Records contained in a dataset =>
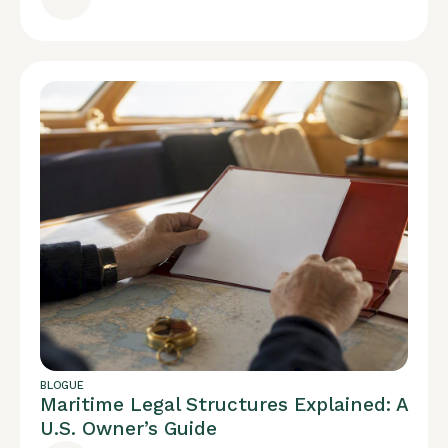
BLOGUE
Maritime Legal Structures Explained: A
U.S. Owner’s Guide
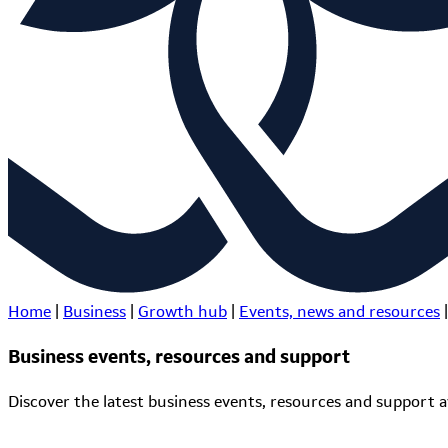
Home
|
Business
|
Growth hub
|
Events, news and resources
|
Business events, resources and support
Discover the latest business events, resources and support av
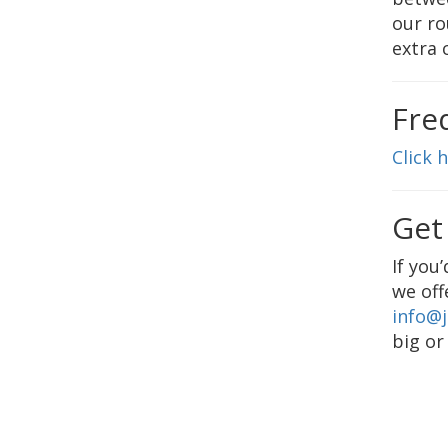
our ro
extra 
Fre
Click 
Get
If you
we off
info@
big or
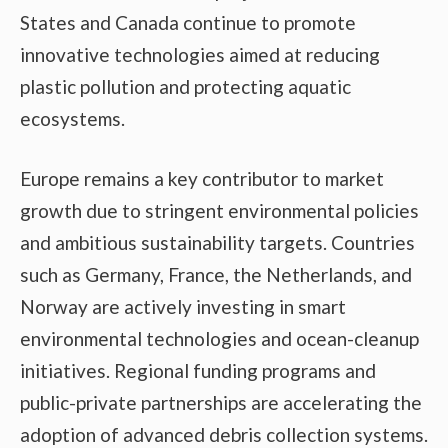
States and Canada continue to promote
innovative technologies aimed at reducing
plastic pollution and protecting aquatic
ecosystems.
Europe remains a key contributor to market
growth due to stringent environmental policies
and ambitious sustainability targets. Countries
such as Germany, France, the Netherlands, and
Norway are actively investing in smart
environmental technologies and ocean-cleanup
initiatives. Regional funding programs and
public-private partnerships are accelerating the
adoption of advanced debris collection systems.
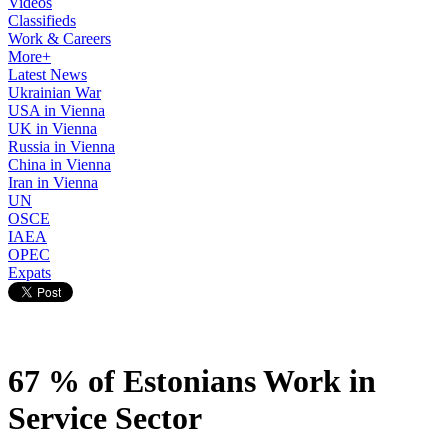
Videos
Classifieds
Work & Careers
More+
Latest News
Ukrainian War
USA in Vienna
UK in Vienna
Russia in Vienna
China in Vienna
Iran in Vienna
UN
OSCE
IAEA
OPEC
Expats
67 % of Estonians Work in
Service Sector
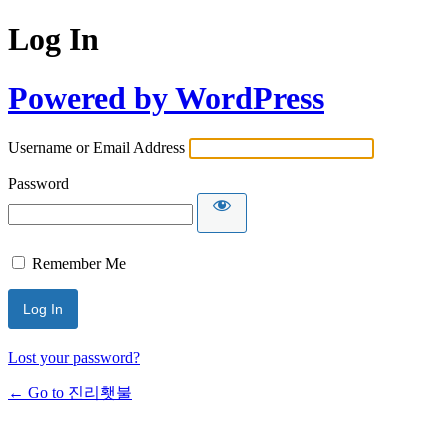
Log In
Powered by WordPress
Username or Email Address
Password
Remember Me
Lost your password?
← Go to 진리횃불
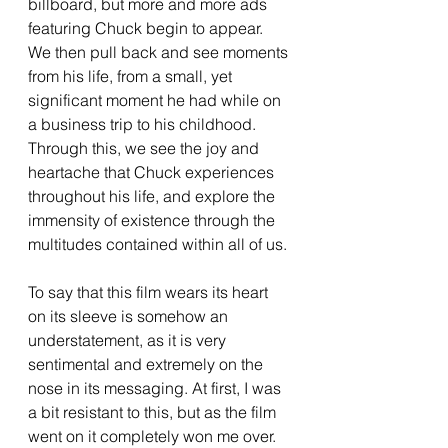
billboard, but more and more ads 
featuring Chuck begin to appear. 
We then pull back and see moments 
from his life, from a small, yet 
significant moment he had while on 
a business trip to his childhood. 
Through this, we see the joy and 
heartache that Chuck experiences 
throughout his life, and explore the 
immensity of existence through the 
multitudes contained within all of us.
To say that this film wears its heart 
on its sleeve is somehow an 
understatement, as it is very 
sentimental and extremely on the 
nose in its messaging. At first, I was 
a bit resistant to this, but as the film 
went on it completely won me over. 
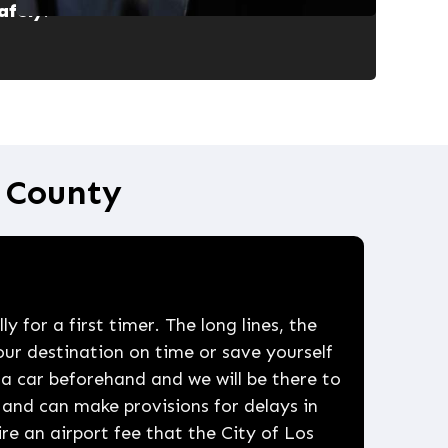
afely
.
e County
y for a first timer. The long lines, the
our destination on time or save yourself
 a car beforehand and we will be there to
and can make provisions for delays in
uire an airport fee that the City of Los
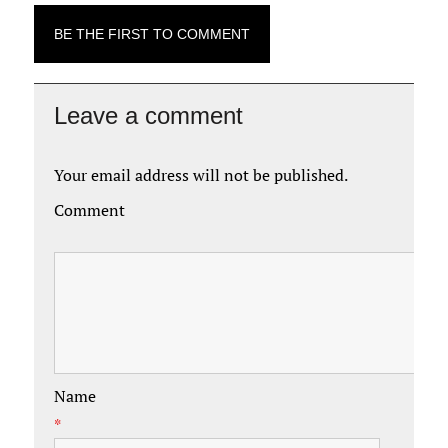
BE THE FIRST TO COMMENT
Leave a comment
Your email address will not be published.
Comment
Name
*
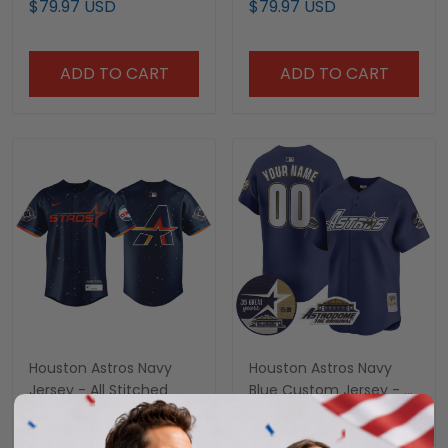
$79.97 USD
$79.97 USD
All Stitched
ADD TO CART
ADD TO CART
Houston Astros Navy
Houston Astros Navy
Jersey - All Stitched
Blue Custom Jersey - All
Stitched
$79.97 USD
$79.97 USD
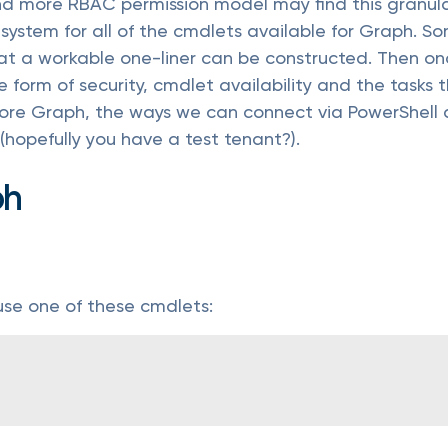
nd more RBAC permission model may find this granular
 system for all of the cmdlets available for Graph. S
that a workable one-liner can be constructed. Then 
he form of security, cmdlet availability and the task
xplore Graph, the ways we can connect via PowerShell 
(hopefully you have a test tenant?).
ph
use one of these cmdlets:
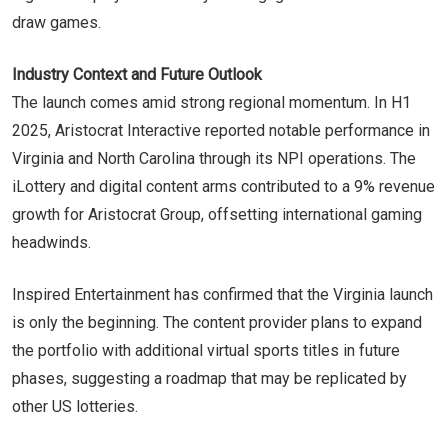
draw games.
Industry Context and Future Outlook
The launch comes amid strong regional momentum. In H1
2025, Aristocrat Interactive reported notable performance in
Virginia and North Carolina through its NPI operations. The
iLottery and digital content arms contributed to a 9% revenue
growth for Aristocrat Group, offsetting international gaming
headwinds.
Inspired Entertainment has confirmed that the Virginia launch
is only the beginning. The content provider plans to expand
the portfolio with additional virtual sports titles in future
phases, suggesting a roadmap that may be replicated by
other US lotteries.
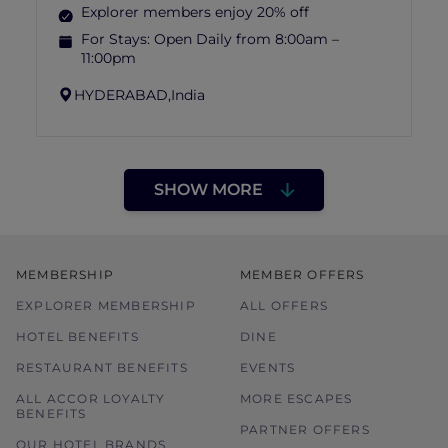
Explorer members enjoy 20% off
For Stays:
Open Daily from 8:00am –
11:00pm
HYDERABAD,
India
SHOW MORE
MEMBERSHIP
MEMBER OFFERS
EXPLORER MEMBERSHIP
ALL OFFERS
HOTEL BENEFITS
DINE
RESTAURANT BENEFITS
EVENTS
ALL ACCOR LOYALTY
MORE ESCAPES
BENEFITS
PARTNER OFFERS
OUR HOTEL BRANDS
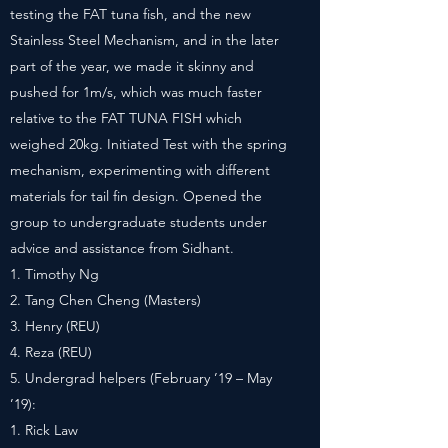
testing the FAT tuna fish, and the new
Stainless Steel Mechanism, and in the later
part of the year, we made it skinny and
pushed for 1m/s, which was much faster
relative to the FAT TUNA FISH which
weighed 20kg. Initiated Test with the spring
mechanism, experimenting with different
materials for tail fin design. Opened the
group to undergraduate students under
advice and assistance from Sidhant.
Timothy Ng
Tang Chen Cheng (Masters)
Henry (REU)
Reza (REU)
Undergrad helpers (February ’19 – May
’19):
Rick Law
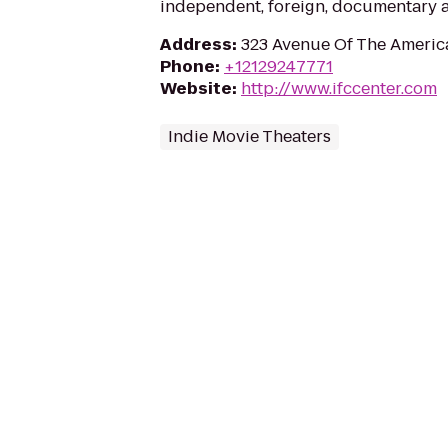
independent, foreign, documentary an
Address
:
323 Avenue Of The Americ
Phone
:
+12129247771
Website
:
http://www.ifccenter.com
Indie Movie Theaters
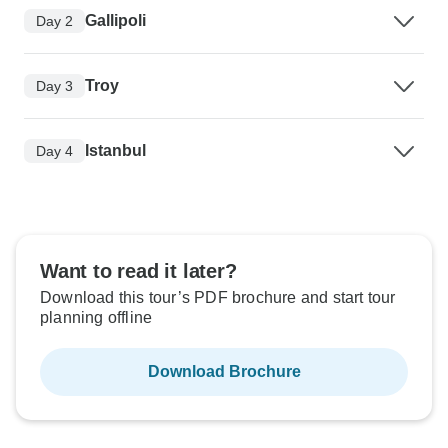
Gallipoli
Day 2
Troy
Day 3
Istanbul
Day 4
Want to read it later?
Download this tour’s PDF brochure and start tour
planning offline
Download Brochure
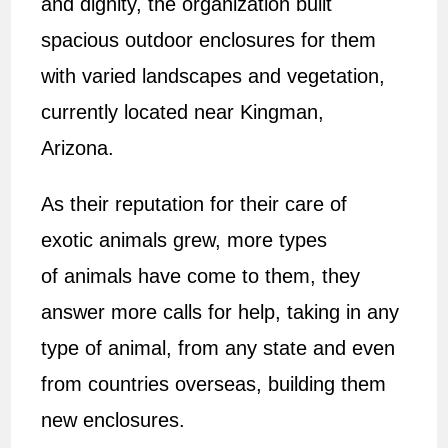
and dignity, the organization built
spacious outdoor enclosures for them
with varied landscapes and vegetation,
currently located near Kingman,
Arizona.
As their reputation for their care of
exotic animals grew, more types
of animals have come to them, they
answer more calls for help, taking in any
type of animal, from any state and even
from countries overseas, building them
new enclosures.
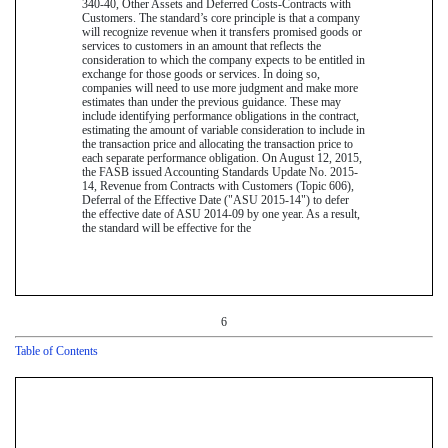
340-40, Other Assets and Deferred Costs-Contracts with
Customers. The standard’s core principle is that a company
will recognize revenue when it transfers promised goods or
services to customers in an amount that reflects the
consideration to which the company expects to be entitled in
exchange for those goods or services. In doing so,
companies will need to use more judgment and make more
estimates than under the previous guidance. These may
include identifying performance obligations in the contract,
estimating the amount of variable consideration to include in
the transaction price and allocating the transaction price to
each separate performance obligation. On August 12, 2015,
the FASB issued Accounting Standards Update No. 2015-
14, Revenue from Contracts with Customers (Topic 606),
Deferral of the Effective Date ("ASU 2015-14") to defer
the effective date of ASU 2014-09 by one year. As a result,
the standard will be effective for the
6
Table of Contents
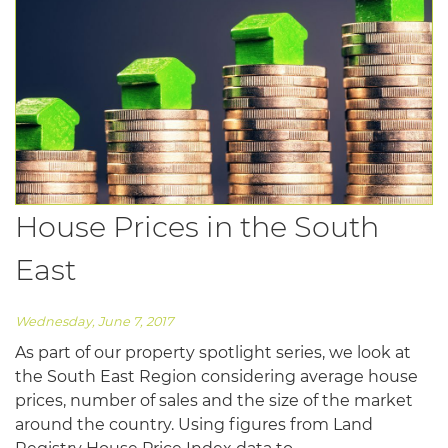
House Prices in the South
East
Wednesday, June 7, 2017
As part of our property spotlight series, we look at
the South East Region considering average house
prices, number of sales and the size of the market
around the country. Using figures from Land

Exercise description => Return each line from the entries above that includes "support".

Exercise output =>
Business events, resources and support
Discover the latest business events, resources and support av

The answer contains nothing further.